Would you go through the records below and copy each line with the string "label"?

————————

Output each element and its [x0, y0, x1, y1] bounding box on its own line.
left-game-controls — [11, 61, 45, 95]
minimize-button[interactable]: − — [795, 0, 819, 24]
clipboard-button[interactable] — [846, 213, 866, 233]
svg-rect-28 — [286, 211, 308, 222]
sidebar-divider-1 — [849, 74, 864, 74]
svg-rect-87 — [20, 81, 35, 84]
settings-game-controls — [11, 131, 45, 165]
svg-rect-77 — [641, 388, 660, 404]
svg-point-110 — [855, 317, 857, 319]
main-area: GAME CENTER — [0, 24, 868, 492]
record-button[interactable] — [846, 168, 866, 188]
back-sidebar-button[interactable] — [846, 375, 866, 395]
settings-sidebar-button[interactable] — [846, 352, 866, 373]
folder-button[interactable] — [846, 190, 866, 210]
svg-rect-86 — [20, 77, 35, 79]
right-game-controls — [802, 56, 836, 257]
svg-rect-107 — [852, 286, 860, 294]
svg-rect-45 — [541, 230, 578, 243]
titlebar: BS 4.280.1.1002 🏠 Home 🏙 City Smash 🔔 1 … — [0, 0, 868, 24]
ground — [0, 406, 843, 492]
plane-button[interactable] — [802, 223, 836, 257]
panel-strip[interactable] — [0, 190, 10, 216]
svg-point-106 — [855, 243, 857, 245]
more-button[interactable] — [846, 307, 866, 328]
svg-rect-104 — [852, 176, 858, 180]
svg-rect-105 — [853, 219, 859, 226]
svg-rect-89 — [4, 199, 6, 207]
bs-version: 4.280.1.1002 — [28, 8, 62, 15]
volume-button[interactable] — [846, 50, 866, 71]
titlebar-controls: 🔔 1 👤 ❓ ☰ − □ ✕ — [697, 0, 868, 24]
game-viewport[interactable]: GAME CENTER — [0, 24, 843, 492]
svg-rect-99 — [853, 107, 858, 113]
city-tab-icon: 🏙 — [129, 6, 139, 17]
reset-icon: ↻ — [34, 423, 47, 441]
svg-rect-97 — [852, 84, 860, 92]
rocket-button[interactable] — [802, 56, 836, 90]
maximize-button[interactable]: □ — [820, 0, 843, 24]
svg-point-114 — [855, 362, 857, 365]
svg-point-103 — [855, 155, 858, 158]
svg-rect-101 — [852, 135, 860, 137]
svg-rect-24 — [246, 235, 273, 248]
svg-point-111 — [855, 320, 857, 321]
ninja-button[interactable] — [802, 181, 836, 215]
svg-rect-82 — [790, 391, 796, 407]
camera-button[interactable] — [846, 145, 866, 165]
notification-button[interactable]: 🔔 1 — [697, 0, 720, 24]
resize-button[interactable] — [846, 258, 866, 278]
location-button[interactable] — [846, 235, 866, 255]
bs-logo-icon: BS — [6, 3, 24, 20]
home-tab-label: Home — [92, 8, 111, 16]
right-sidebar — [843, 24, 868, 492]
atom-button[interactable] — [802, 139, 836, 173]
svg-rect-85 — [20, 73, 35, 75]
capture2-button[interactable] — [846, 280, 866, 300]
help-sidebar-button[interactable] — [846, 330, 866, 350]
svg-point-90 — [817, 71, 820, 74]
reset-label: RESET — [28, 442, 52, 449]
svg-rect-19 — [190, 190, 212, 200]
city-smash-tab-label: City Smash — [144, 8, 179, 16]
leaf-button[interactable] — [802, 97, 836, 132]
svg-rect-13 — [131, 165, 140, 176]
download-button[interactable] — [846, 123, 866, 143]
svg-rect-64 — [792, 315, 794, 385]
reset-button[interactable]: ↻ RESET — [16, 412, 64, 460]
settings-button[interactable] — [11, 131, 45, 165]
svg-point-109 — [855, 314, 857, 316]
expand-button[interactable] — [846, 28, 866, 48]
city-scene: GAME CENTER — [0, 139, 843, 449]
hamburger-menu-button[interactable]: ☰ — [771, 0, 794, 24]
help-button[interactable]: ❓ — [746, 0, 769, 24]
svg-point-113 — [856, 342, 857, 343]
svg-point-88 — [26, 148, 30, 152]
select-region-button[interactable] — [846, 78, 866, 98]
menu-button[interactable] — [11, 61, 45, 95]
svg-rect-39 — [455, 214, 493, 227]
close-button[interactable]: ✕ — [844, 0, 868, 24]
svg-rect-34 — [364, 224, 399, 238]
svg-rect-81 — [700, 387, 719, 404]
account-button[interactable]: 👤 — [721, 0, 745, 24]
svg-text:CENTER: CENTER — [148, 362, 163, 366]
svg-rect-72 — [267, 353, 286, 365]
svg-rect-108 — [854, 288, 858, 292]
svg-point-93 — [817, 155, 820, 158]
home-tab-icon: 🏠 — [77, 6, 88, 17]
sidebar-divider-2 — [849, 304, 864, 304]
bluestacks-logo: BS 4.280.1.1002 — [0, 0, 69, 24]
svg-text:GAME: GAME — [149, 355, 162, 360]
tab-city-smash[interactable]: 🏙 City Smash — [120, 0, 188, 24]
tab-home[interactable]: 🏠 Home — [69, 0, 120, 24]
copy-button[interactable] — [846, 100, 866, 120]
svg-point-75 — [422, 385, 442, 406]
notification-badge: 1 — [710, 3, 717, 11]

————————

**RESPONSE**
home-tab-label: Home — [92, 8, 111, 16]
reset-label: RESET — [28, 442, 52, 449]
city-smash-tab-label: City Smash — [144, 8, 179, 16]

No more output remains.